Throughout the United States, Europe, and Asia hoteliers have struggled to find the right way to maintain their existing bookings in the face of mandated hotel shutdowns. Collectively billions have been spent to drive bookings and those bookings have all but disappeared… or have the? In this episode, we look at ways to get your bookings back.
48% of Americans Canceled Summer Travel Due to Coronavirus Concerns.
The COVID recovery is already underway with several locations around the US beginning to open up and our data is showing room searches are beginning a significant upward trend. Even if your location is not yet open for business, now is absolutely the time to engage your customers and start booking rooms for the future.
Today we’re covering five ways you can reconnect with your cancelled bookings and convert them back into guests based on the article at fueltravel.com/blog/surefire-strategies-to-recover-your-hotels-lost-reservations/.
Before we begin you will want to make sure you have the tools to overcome what is likely your potential guests’ #1 objection: Fear & Uncertainty. We cover this in detail in Episode #139 but the highlights are:
- Have a worry-free 100% refund or cancellation policy
- Create added value for booking now
- Ensure your offers have flexible booking windows
- Highlight your resort’s cleaning policies
- Nail messaging that will resonate with your potential guests.
Once this is done, we can dive into the top five ways to convert your cancelled reservations back into guests… starting at the bottom.
#5: Target Your Drive Markets
It is very likely that your guests immediately after reopening will be drive-market guests due to a reluctance to fly and desire to possibly stay within the state. This means ensuring that you are maximizing your exposure to those within a few hours of your location. – https://www.fueltravel.com/blog/guide-to-targeting-drive-markets/
#4: Proactively Call With Your Cancelled Reservations
Picking up the phone and reaching out to your guests may be one of the most effective means of converting a canceled reservation back to a booking. Hopefully, you are taking advantage of the Paycheck Protection Program and have the staff available to begin reaching out to all your canceled reservations and seeing what you can do to bring them back. This is a very manual process, but like all things that can be hard to do it is absolutely worth the effort.
#3: Find & Reengage Your Guest Throughout The Web
One great advantage you have with engaging your canceled guests is that they once booked and you have their data. This means you have access to information that will allow you to find them again and reach out with an amazing, personalized, message across the web. Within most platforms such as Google Ads, Microsoft Ads, Facebook, and others you are able to create a custom audience based on an upload (email, name, etc).
#2: Engage Your Guests With A Personalized Email
We have found that email is the single most effective tool for engaging (and re-engaging) your guest history. It is practically the only asset you have that allows you to proactively reach back out to your guests. To begin, you will be using your CRM system to send your cancelled guests a powerful message, personalized just for your guests based on their folio information. Before we begin what this message should include it should be noted that we are recommending two segments, listed below:
#1: Don’t Lose Your Guests To Cancellations In The 1st Place
Did you know that the best way to have a low cancellation rate is by not having a lot of guests cancel their stay? That’s obvious but does need to be stated. If you can help your guest modify their stay, they won’t cancel in the first place.
You are going to have to come up with creative tools for your team to use to retain your guests, just at a later time.
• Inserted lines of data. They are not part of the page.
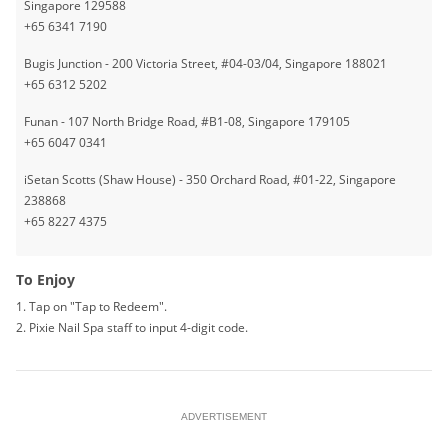
Singapore 129588
+65 6341 7190
Bugis Junction - 200 Victoria Street, #04-03/04, Singapore 188021
+65 6312 5202
Funan - 107 North Bridge Road, #B1-08, Singapore 179105
+65 6047 0341
iSetan Scotts (Shaw House) - 350 Orchard Road, #01-22, Singapore
238868
+65 8227 4375
To Enjoy
1. Tap on "Tap to Redeem".
2. Pixie Nail Spa staff to input 4-digit code.
ADVERTISEMENT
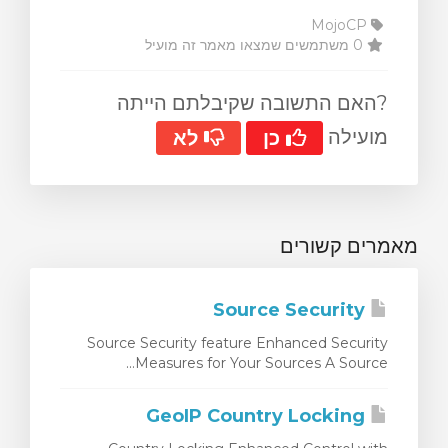
MojoCP
0 משתמשים שמצאו מאמר זה מועיל
?האם התשובה שקיבלתם הייתה
מועילה
לא
כן
מאמרים קשורים
Source Security
Source Security feature Enhanced Security
Measures for Your Sources A Source...
GeoIP Country Locking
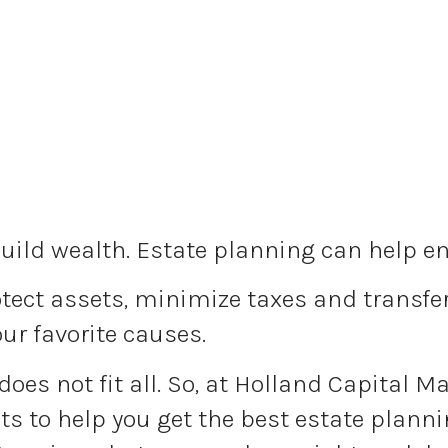
uild wealth. Estate planning can help ens
ect assets, minimize taxes and transfer 
our favorite causes.
 does not fit all. So, at Holland Capital 
s to help you get the best estate plannin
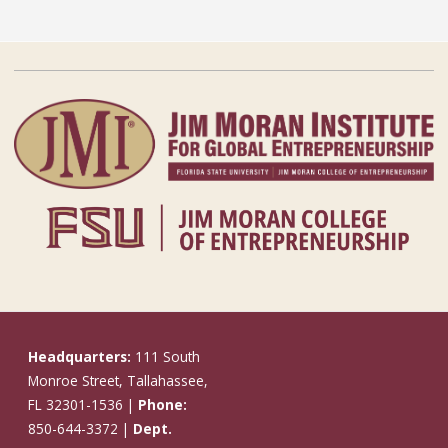
Headquarters:
111 South
Monroe Street, Tallahassee,
FL 32301-1536 |
Phone:
850-644-3372 |
Dept.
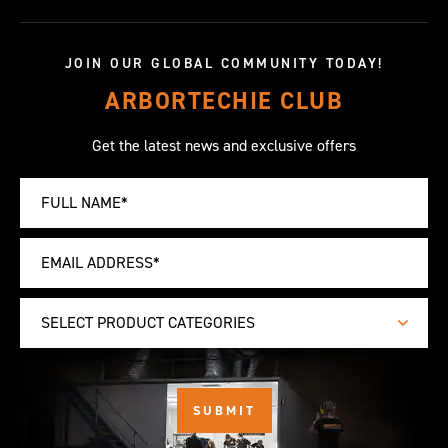
JOIN OUR GLOBAL COMMUNITY TODAY!
ARBORTECHIE CLUB
Get the latest news and exclusive offers
SELECT PRODUCT CATEGORIES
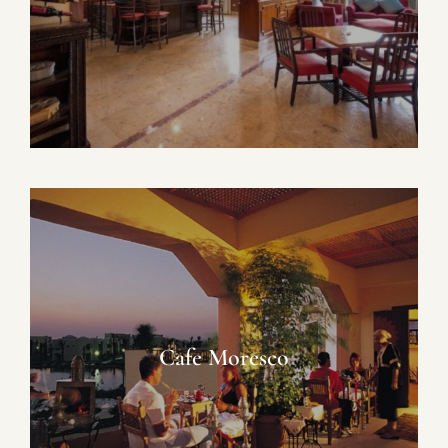
Cafe Moresco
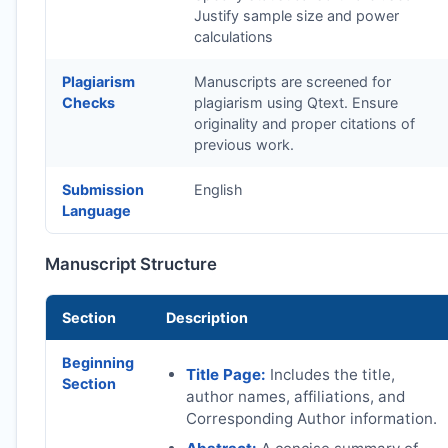
Justify sample size and power
calculations
Plagiarism
Manuscripts are screened for
Checks
plagiarism using Qtext. Ensure
originality and proper citations of
previous work.
Submission
English
Language
Manuscript Structure
Section
Description
Beginning
Title Page:
Includes the title,
Section
author names, affiliations, and
Corresponding Author information.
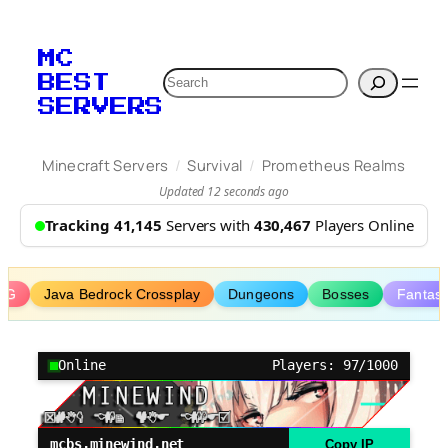
Skip
to
MC
content
Search
BEST
SERVERS
/
/
Minecraft Servers
Survival
Prometheus Realms
Updated 12 seconds ago
Tracking 41,145
Servers with
430,467
Players Online
PG
Java Bedrock Crossplay
Dungeons
Bosses
Fantas
Online
Players: 97/1000
mcbs.minewind.net
Copy IP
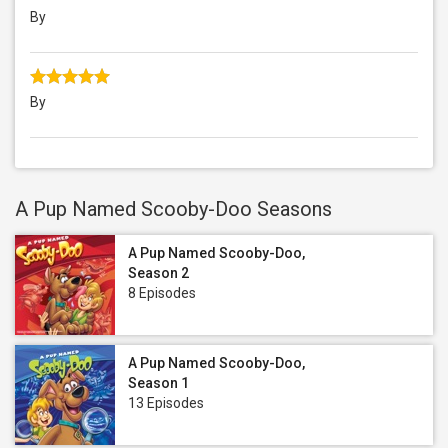
By
By
A Pup Named Scooby-Doo Seasons
A Pup Named Scooby-Doo,
Season 2
8 Episodes
A Pup Named Scooby-Doo,
Season 1
13 Episodes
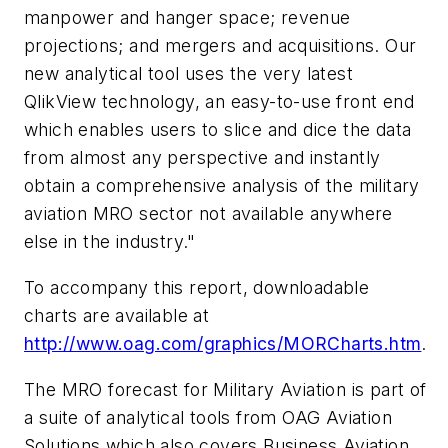
manpower and hanger space; revenue
projections; and mergers and acquisitions. Our
new analytical tool uses the very latest
QlikView technology, an easy-to-use front end
which enables users to slice and dice the data
from almost any perspective and instantly
obtain a comprehensive analysis of the military
aviation MRO sector not available anywhere
else in the industry."
To accompany this report, downloadable
charts are available at
http://www.oag.com/graphics/MORCharts.htm
.
The MRO forecast for Military Aviation is part of
a suite of analytical tools from OAG Aviation
Solutions which also covers Business Aviation,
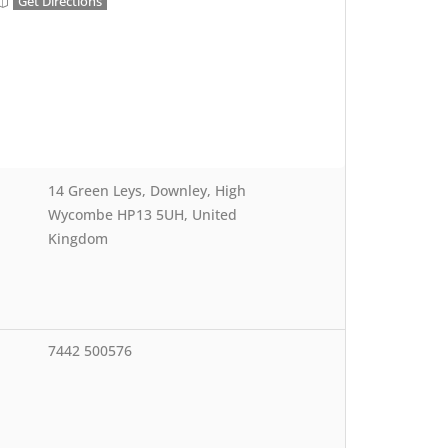
Get Directions
14 Green Leys, Downley, High
Wycombe HP13 5UH, United
Kingdom
7442 500576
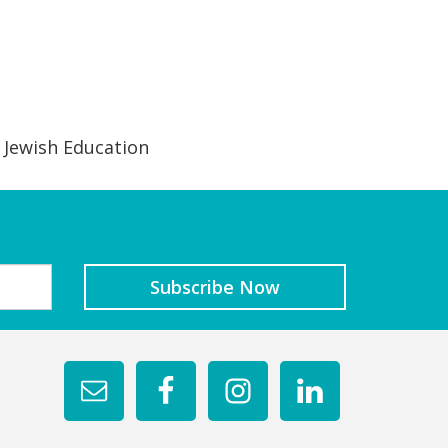
 Jewish Education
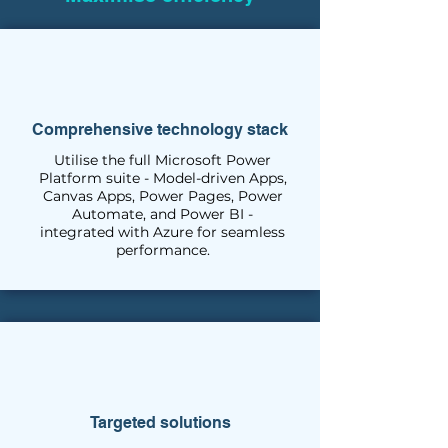
Comprehensive technology stack
Utilise the full Microsoft Power
Platform suite - Model-driven Apps,
Canvas Apps, Power Pages, Power
Automate, and Power BI -
integrated with Azure for seamless
performance.
Targeted solutions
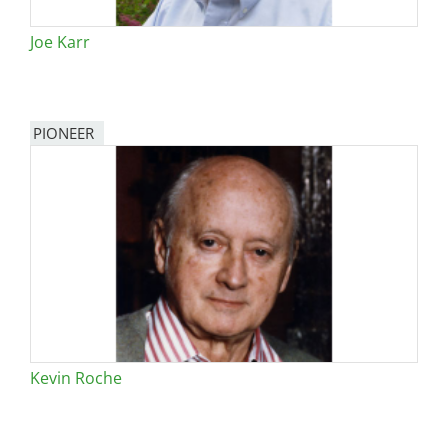
Joe Karr
PIONEER
Kevin Roche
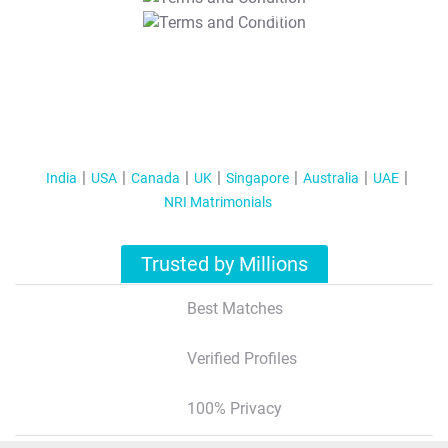
T&C Apply
India
USA
Canada
UK
Singapore
Australia
UAE
NRI Matrimonials
Trusted by Millions
Best Matches
Verified Profiles
100% Privacy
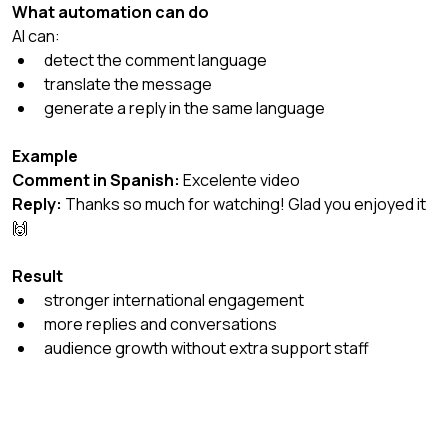
What automation can do
AI can:
detect the comment language
translate the message
generate a reply in the same language
Example
Comment in Spanish:
 Excelente video
Reply:
 Thanks so much for watching! Glad you enjoyed it 
🙌
Result
stronger international engagement
more replies and conversations
audience growth without extra support staff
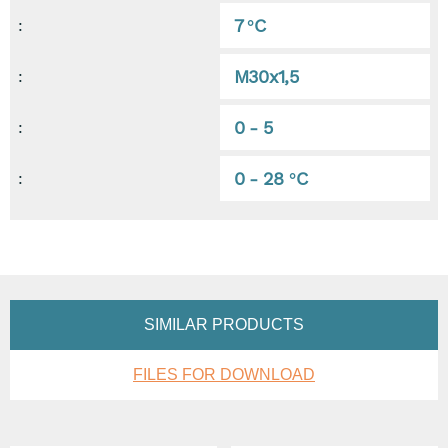
7 °C
:
M30x1,5
:
0 - 5
:
0 - 28 °C
:
SIMILAR PRODUCTS
FILES FOR DOWNLOAD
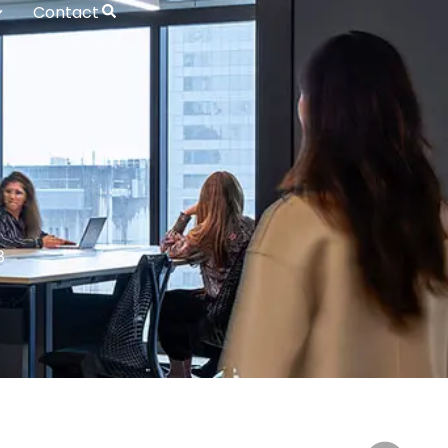
Contact
3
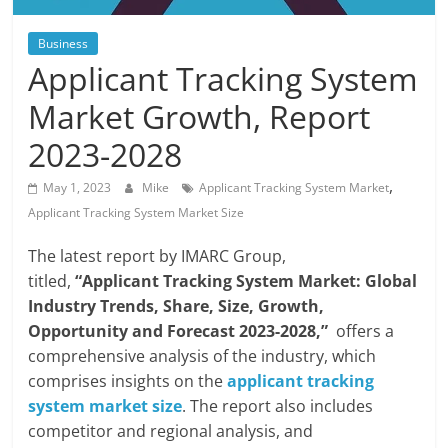
Blog
Posts
Business
Applicant Tracking System
Market Growth, Report
2023-2028
,
May 1, 2023
Mike
Applicant Tracking System Market
Applicant Tracking System Market Size
The latest report by IMARC Group,
titled,
“Applicant Tracking System Market: Global
Industry Trends, Share, Size, Growth,
Opportunity and Forecast 2023-2028
,”
offers a
comprehensive analysis of the industry, which
comprises insights on the
applicant tracking
system market size
. The report also includes
competitor and regional analysis, and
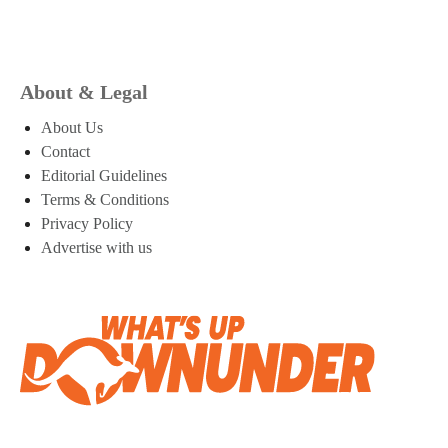
About & Legal
About Us
Contact
Editorial Guidelines
Terms & Conditions
Privacy Policy
Advertise with us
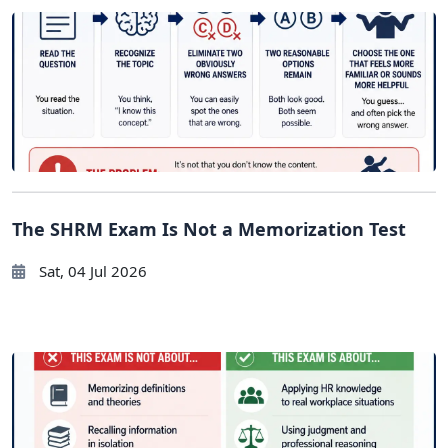
The SHRM Exam Is Not a Memorization Test
Sat, 04 Jul 2026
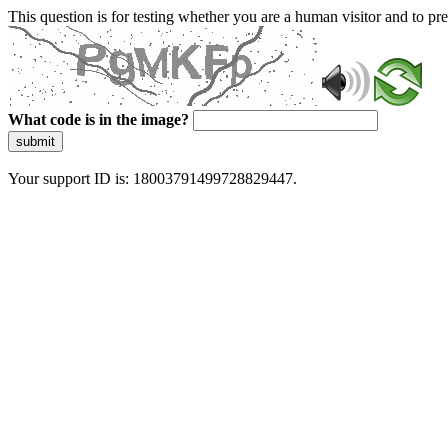
This question is for testing whether you are a human visitor and to 
What code is in the image?
submit
Your support ID is: 18003791499728829447.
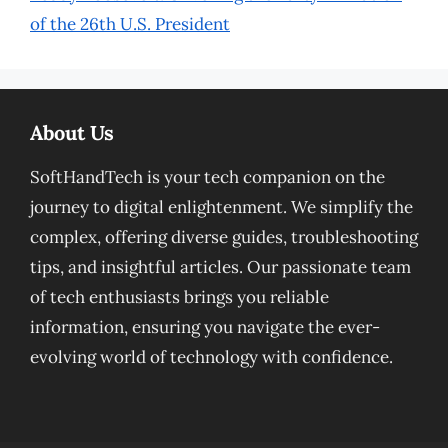
of the 26th U.S. President
About Us
SoftHandTech is your tech companion on the
journey to digital enlightenment. We simplify the
complex, offering diverse guides, troubleshooting
tips, and insightful articles. Our passionate team
of tech enthusiasts brings you reliable
information, ensuring you navigate the ever-
evolving world of technology with confidence.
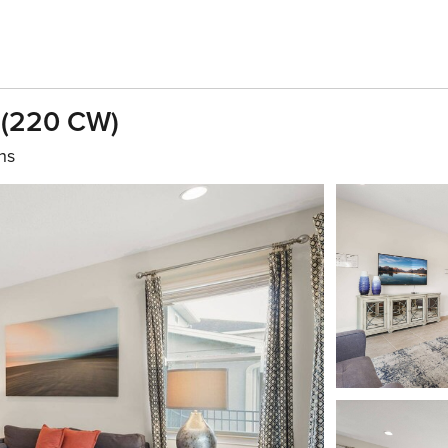
 (220 CW)
hs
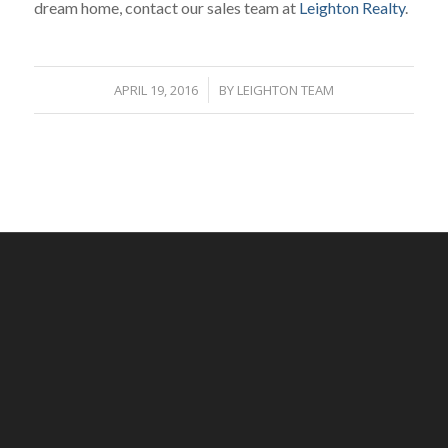
dream home, contact our sales team at
Leighton Realty
.
APRIL 19, 2016
/
BY
LEIGHTON TEAM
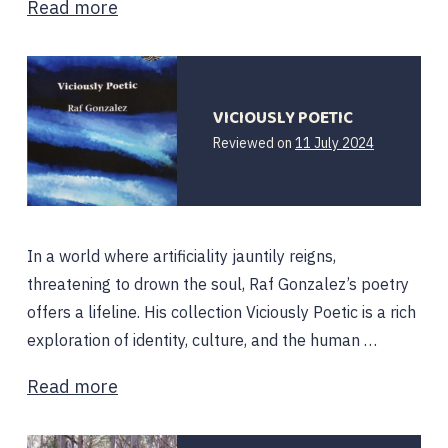
Read more
VICIOUSLY POETIC
11
Reviewed on
11 July 2024
July
2024
In a world where artificiality jauntily reigns,
threatening to drown the soul, Raf Gonzalez’s poetry
offers a lifeline. His collection Viciously Poetic is a rich
exploration of identity, culture, and the human …
Read more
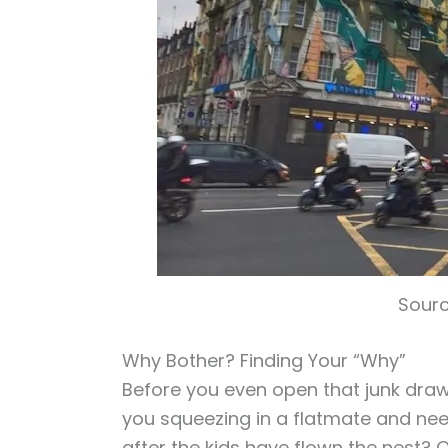
Sourc
Why Bother? Finding Your “Why”
Before you even open that junk drawe
you squeezing in a flatmate and ne
after the kids have flown the nest? 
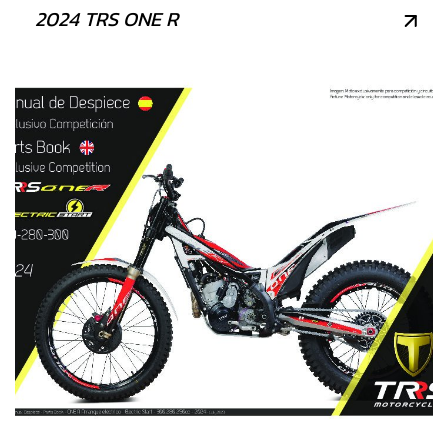
2024 TRS ONE R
Follow some of these suggestions to keep your guests, and hopefully ignore the other four tips above!
- Give your staff latitude to keep the guest when they try to cancel. Moving a reservation to a premium time, upgrading a room, this and more should all be on the table.
- Consider offering guests a voucher for their future stay at some premium to their booking. An example would be a canceled $100 stay, becomes a $125 voucher toward a future stay.
- Make sure your guests know about your easy, worry-free cancellation policy. If their stay is still a few months in the future they should know they can cancel at any point up to their date of stay with no penalty
- Have a cheat sheet for your agents that address as many of a guest’s potential concerns, and add to it often.
- In the event that you allow for online cancellations, make sure you have the right tools in place to nudge the guest toward a modification (incentive to reschedule, etc).
If your guest absolutely has to cancel, make the process so enjoyable that they are sure to book again.